Брюллов улыбнулся, и Мокрицкий понял, что Брюллову достаточно было увидеть рисунок парня, чтобы увидеть намного больше, чем все другие.

– Вы после театра домой, друзья? – спросил Карл Павлович. – Я еду на ужин к Виельгорскому. Там я поговорю о вашем Тарасе и с графом Михаилом и с Жуковским…

– Какой я счастливый, что сам Великий Карл заинтересовался Тарасом, – сказал Сошенко другу. – Теперь, хотя и не вижу реальных путей, я гораздо спокойнее за его судьбу.

С этого момента Сошенко чувствовал на себе еще большую ответственность.

Подряд выполнен, открытие театра состоялось. Тарас был свободнее. Сошенко воспользовался полуприглашением Ширяева и уже несколько раз заходил к нему и забирал Тараса.

Какое это было счастье!!

– Пойдем сегодня в Эрмитаж! – сказал Сошенко. – Я покажу тебе Веласкеса.
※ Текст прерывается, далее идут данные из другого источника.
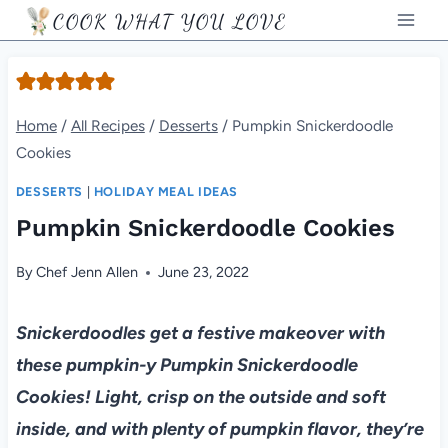
Skip
COOK WHAT YOU LOVE
to
content
Home
/
All Recipes
/
Desserts
/
Pumpkin Snickerdoodle
Cookies
DESSERTS
|
HOLIDAY MEAL IDEAS
Pumpkin Snickerdoodle Cookies
By
Chef Jenn Allen
June 23, 2022
Snickerdoodles get a festive makeover with
these pumpkin-y Pumpkin Snickerdoodle
Cookies! Light, crisp on the outside and soft
inside, and with plenty of pumpkin flavor, they’re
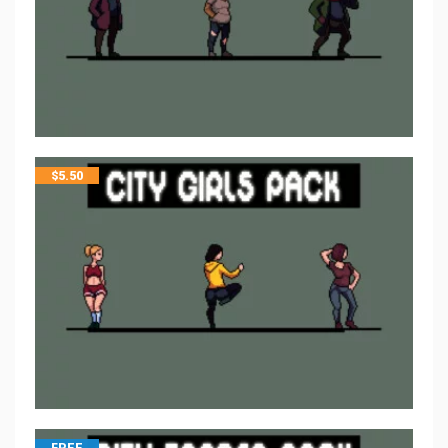
$
5.50
FREE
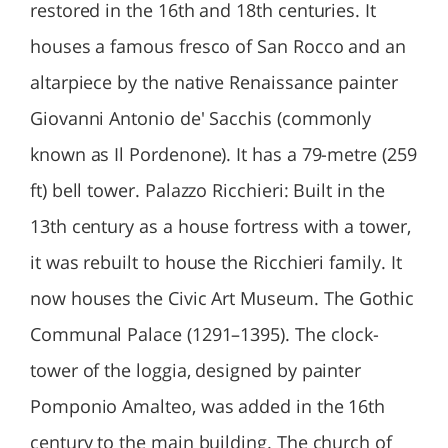
restored in the 16th and 18th centuries. It
houses a famous fresco of San Rocco and an
altarpiece by the native Renaissance painter
Giovanni Antonio de' Sacchis (commonly
known as Il Pordenone). It has a 79-metre (259
ft) bell tower. Palazzo Ricchieri: Built in the
13th century as a house fortress with a tower,
it was rebuilt to house the Ricchieri family. It
now houses the Civic Art Museum. The Gothic
Communal Palace (1291–1395). The clock-
tower of the loggia, designed by painter
Pomponio Amalteo, was added in the 16th
century to the main building. The church of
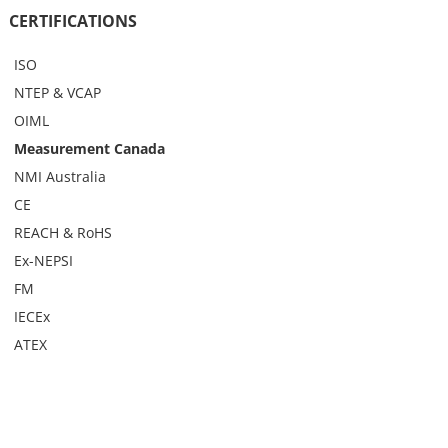
CERTIFICATIONS
ISO
NTEP & VCAP
OIML
Measurement Canada
NMI Australia
CE
REACH & RoHS
Ex-NEPSI
FM
IECEx
ATEX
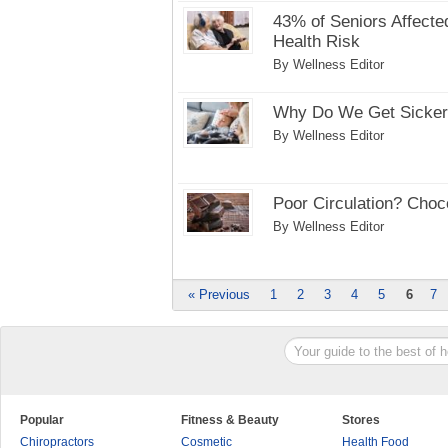
43% of Seniors Affecte
Health Risk
By Wellness Editor
Why Do We Get Sicker 
By Wellness Editor
Poor Circulation? Choc
By Wellness Editor
« Previous
1
2
3
4
5
6
7
Popular
Fitness & Beauty
Stores
Chiropractors
Cosmetic
Health Food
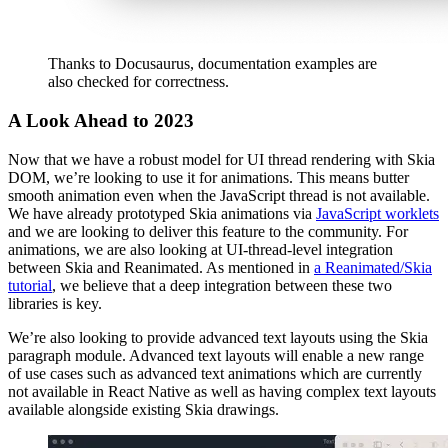
Thanks to Docusaurus, documentation examples are
also checked for correctness.
A Look Ahead to 2023
Now that we have a robust model for UI thread rendering with Skia
DOM, we’re looking to use it for animations. This means butter
smooth animation even when the JavaScript thread is not available.
We have already prototyped Skia animations via
JavaScript worklets
and we are looking to deliver this feature to the community. For
animations, we are also looking at UI-thread-level integration
between Skia and Reanimated. As mentioned in
a Reanimated/Skia
tutorial
, we believe that a deep integration between these two
libraries is key.
We’re also looking to provide advanced text layouts using the Skia
paragraph module. Advanced text layouts will enable a new range
of use cases such as advanced text animations which are currently
not available in React Native as well as having complex text layouts
available alongside existing Skia drawings.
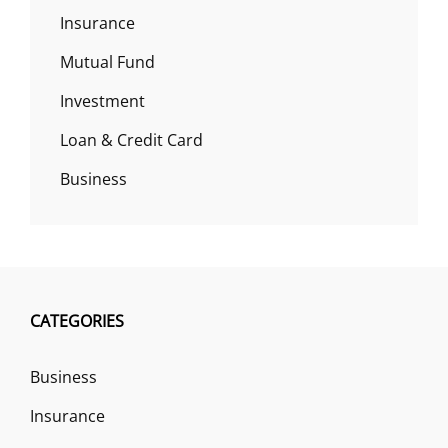
Insurance
Mutual Fund
Investment
Loan & Credit Card
Business
CATEGORIES
Business
Insurance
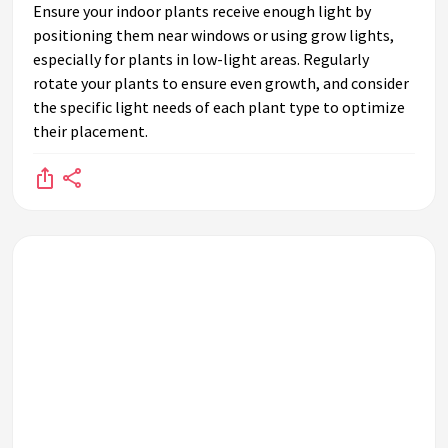
Ensure your indoor plants receive enough light by
positioning them near windows or using grow lights,
especially for plants in low-light areas. Regularly
rotate your plants to ensure even growth, and consider
the specific light needs of each plant type to optimize
their placement.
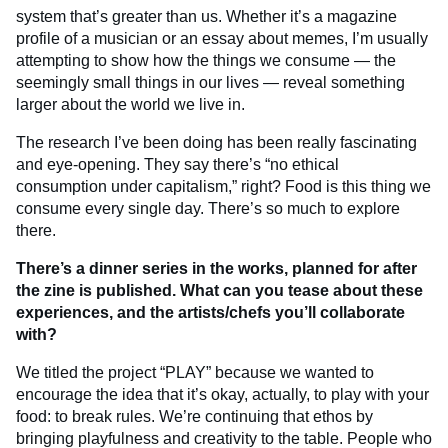
system that’s greater than us. Whether it’s a magazine
profile of a musician or an essay about memes, I’m usually
attempting to show how the things we consume — the
seemingly small things in our lives — reveal something
larger about the world we live in.
The research I’ve been doing has been really fascinating
and eye-opening. They say there’s “no ethical
consumption under capitalism,” right? Food is this thing we
consume every single day. There’s so much to explore
there.
There’s a dinner series in the works, planned for after
the zine is published. What can you tease about these
experiences, and the artists/chefs you’ll collaborate
with?
We titled the project “PLAY” because we wanted to
encourage the idea that it’s okay, actually, to play with your
food: to break rules. We’re continuing that ethos by
bringing playfulness and creativity to the table. People who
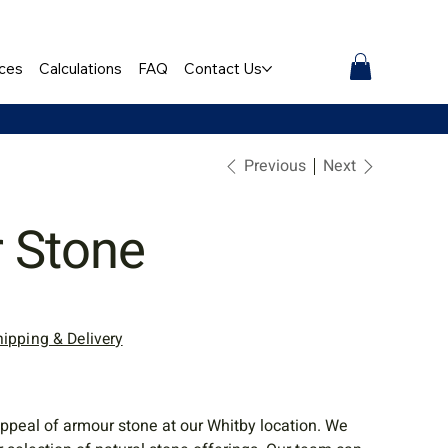
ces
Calculations
FAQ
Contact Us
Previous
Next
 Stone
hipping & Delivery
ppeal of armour stone at our Whitby location. We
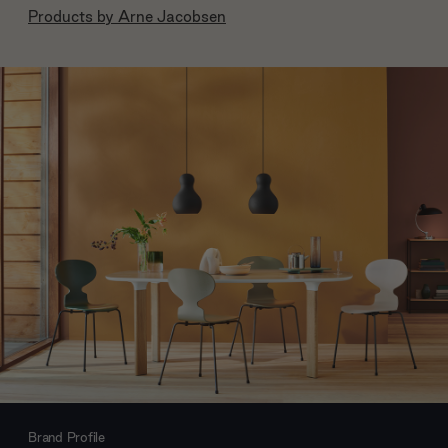
Products by
Arne Jacobsen
Brand Profile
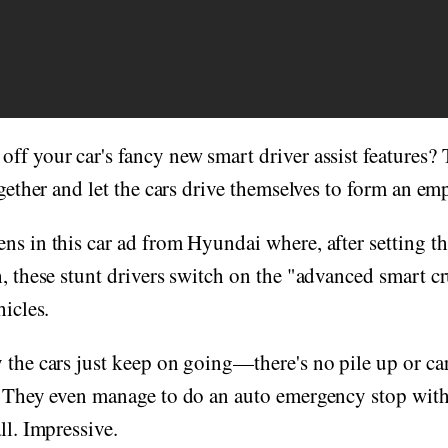
ff your car's fancy new smart driver assist features? 
ogether and let the cars drive themselves to form an em
ns in this car ad from Hyundai where, after setting th
h, these stunt drivers switch on the "advanced smart c
hicles.
 the cars just keep on going—there's no pile up or car
. They even manage to do an auto emergency stop with
ll. Impressive.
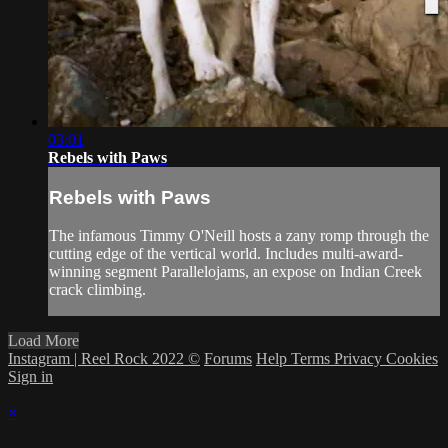
03:01
Rebels with Paws
Rebels with Paws
The infamous Timmy O'Neill hosts a zany romp through the
cutting edge of the vertical world. Includes multi-award-
winning segment Parallelojams, an expose on Indian Creek
crack climbing.
Load More
Instagram | Reel Rock 2022 ©
Forums
Help
Terms
Privacy
Cookies
Sign in
×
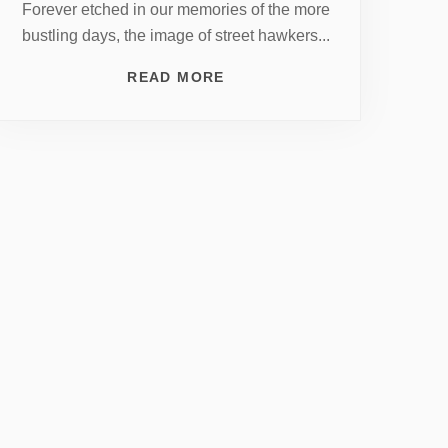
Forever etched in our memories of the more
bustling days, the image of street hawkers...
READ MORE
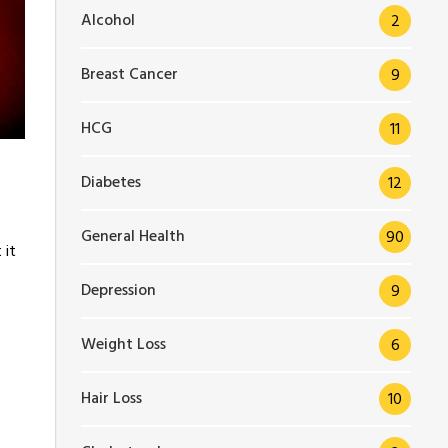
Alcohol
2
Breast Cancer
9
HCG
11
Diabetes
12
General Health
90
 it
Depression
9
Weight Loss
6
Hair Loss
10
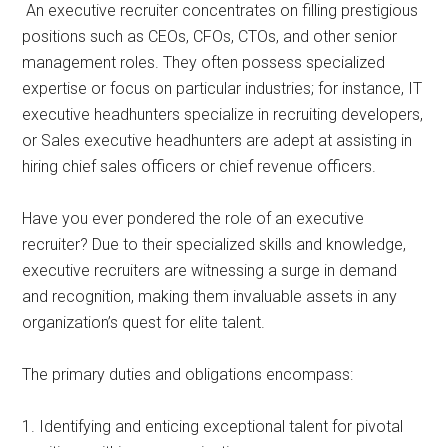
An executive recruiter concentrates on filling prestigious
positions such as CEOs, CFOs, CTOs, and other senior
management roles. They often possess specialized
expertise or focus on particular industries; for instance, IT
executive headhunters specialize in recruiting developers,
or Sales executive headhunters are adept at assisting in
hiring chief sales officers or chief revenue officers.
Have you ever pondered the role of an executive
recruiter? Due to their specialized skills and knowledge,
executive recruiters are witnessing a surge in demand
and recognition, making them invaluable assets in any
organization’s quest for elite talent.
The primary duties and obligations encompass:
1. Identifying and enticing exceptional talent for pivotal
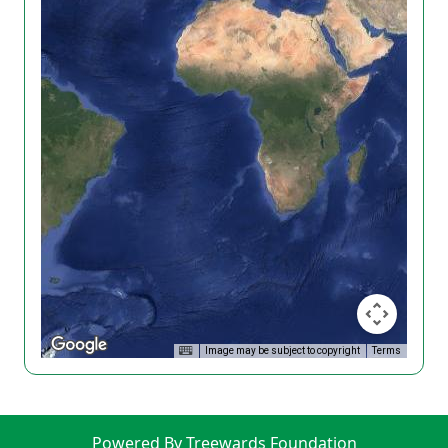
Image may be subject to copyright
Terms
Powered By Treewards Foundation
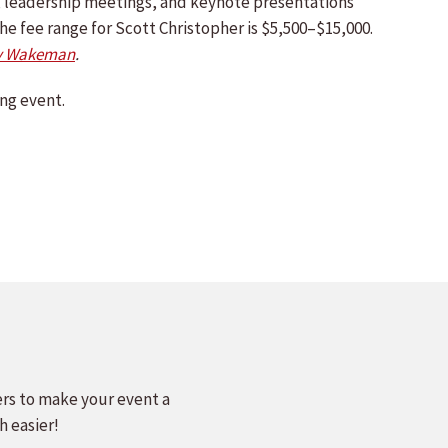
ts, leadership meetings, and keynote presentations
he fee range for Scott Christopher is $5,500–$15,000.
y Wakeman
.
ng event.
ers to make your event a
h easier!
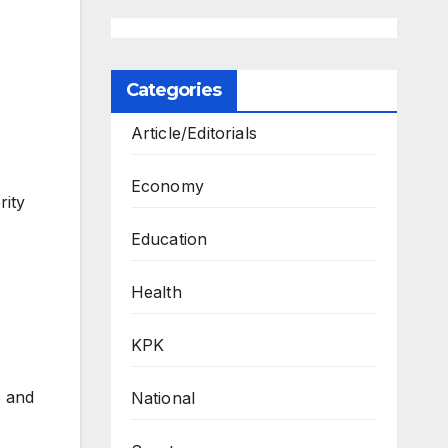
Categories
Article/Editorials
Economy
ity
Education
Health
KPK
e and
National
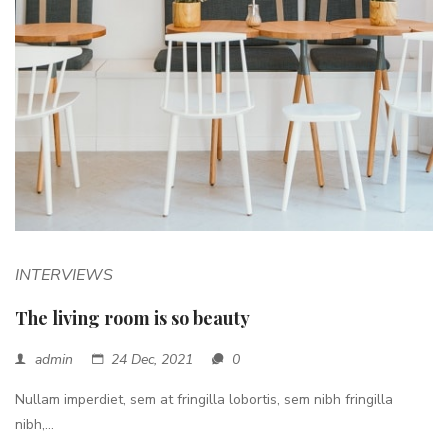
INTERVIEWS
The living room is so beauty
admin
24 Dec, 2021
0
Nullam imperdiet, sem at fringilla lobortis, sem nibh fringilla
nibh,...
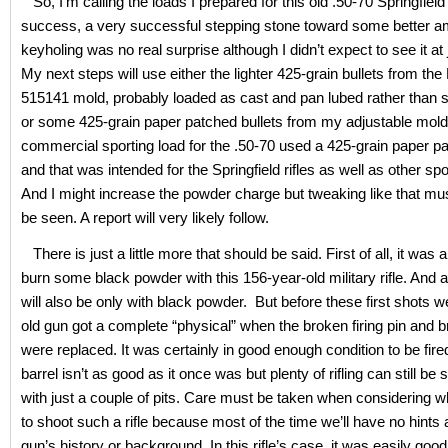
So, I’m calling the loads I prepared for this old .50-70 Springfiel
success, a very successful stepping stone toward some better 
keyholing was no real surprise although I didn’t expect to see it at
My next steps will use either the lighter 425-grain bullets from th
515141 mold, probably loaded as cast and pan lubed rather than si
or some 425-grain paper patched bullets from my adjustable mold
commercial sporting load for the .50-70 used a 425-grain paper pa
and that was intended for the Springfield rifles as well as other spor
And I might increase the powder charge but tweaking like that mu
be seen. A report will very likely follow.
There is just a little more that should be said. First of all, it was a 
burn some black powder with this 156-year-old military rifle. And al
will also be only with black powder. But before these first shots we
old gun got a complete “physical” when the broken firing pin and 
were replaced. It was certainly in good enough condition to be fire
barrel isn’t as good as it once was but plenty of rifling can still be
with just a couple of pits. Care must be taken when considering w
to shoot such a rifle because most of the time we’ll have no hints 
gun’s history or background. In this rifle’s case, it was easily goo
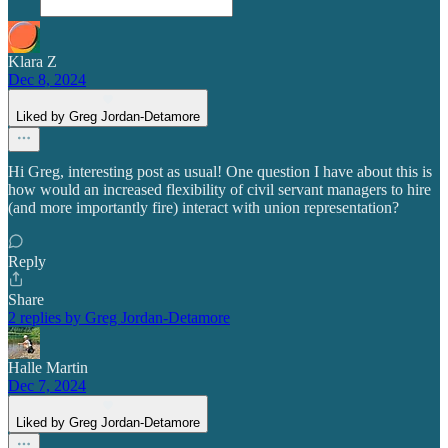
Klara Z
Dec 8, 2024
Liked by Greg Jordan-Detamore
Hi Greg, interesting post as usual! One question I have about this is
how would an increased flexibility of civil servant managers to hire
(and more importantly fire) interact with union representation?
Reply
Share
2 replies by Greg Jordan-Detamore
Halle Martin
Dec 7, 2024
Liked by Greg Jordan-Detamore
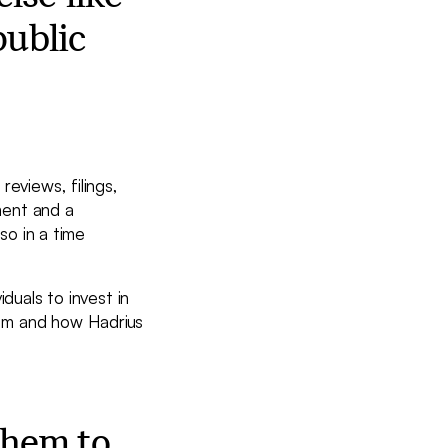
public
eviews, filings,
tment and a
so in a time
duals to invest in
lem and how Hadrius
them to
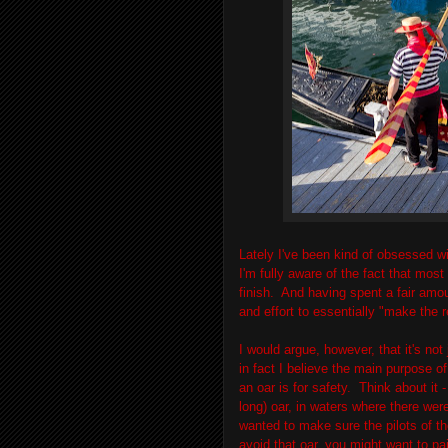
Lately I've been kind of obsessed wi
I'm fully aware of the fact that mos
finish. And having spent a fair amoun
and effort to essentially "make the 
I would argue, however, that it's not
in fact I believe the main purpose of
an oar is for safety. Think about it 
long) oar, in waters where there wer
wanted to make sure the pilots of th
avoid that oar, you might want to pai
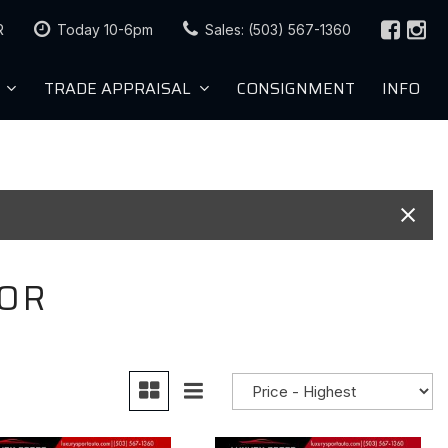
R
Today 10-6pm
Sales: (503) 567-1360
TRADE APPRAISAL
CONSIGNMENT
INFO
Value Your Trade
roved
Trade Appraisal
Sell Us Your Car
KBB Instant Cash Offer
 OR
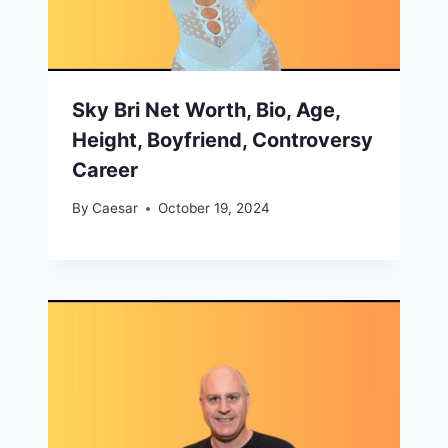
Sky Bri Net Worth, Bio, Age,
Height, Boyfriend, Controversy
Career
By
Caesar
October 19, 2024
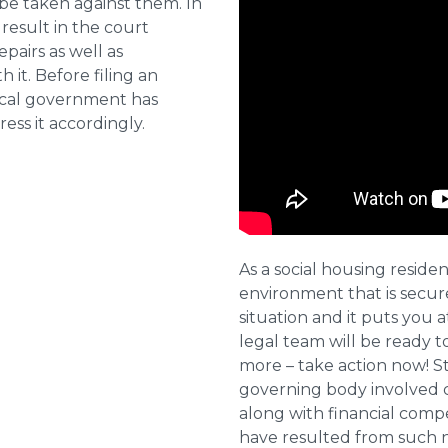
 be taken against them. In
result in the court
pairs as well as
 it. Before filing an
local government has
ess it accordingly.
As a social housing residen
environment that is secure 
situation and it puts you a
legal team will be ready t
more – take action now! St
governing body involved 
along with financial compe
have resulted from such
Потом пойдем в Академию, там ты увидишь «Последний день Помпеи».

В следующий раз он сказал:

– Пойдем сегодня к нашему Великому Карлу, там и Аполлон будет, и еще товарищи.

– Разве это можно? Нет. Я ни за что не пойду, – испугавшись, промолвил Тарас.

– Ну, что ты! Он сам сказал, чтобы я привел тебя. Ведь он хвалил твои рисунки. И ты не бойся его: нам, правда, всем попадает за нашу мазню, но он наш наилучший друг и товарищ…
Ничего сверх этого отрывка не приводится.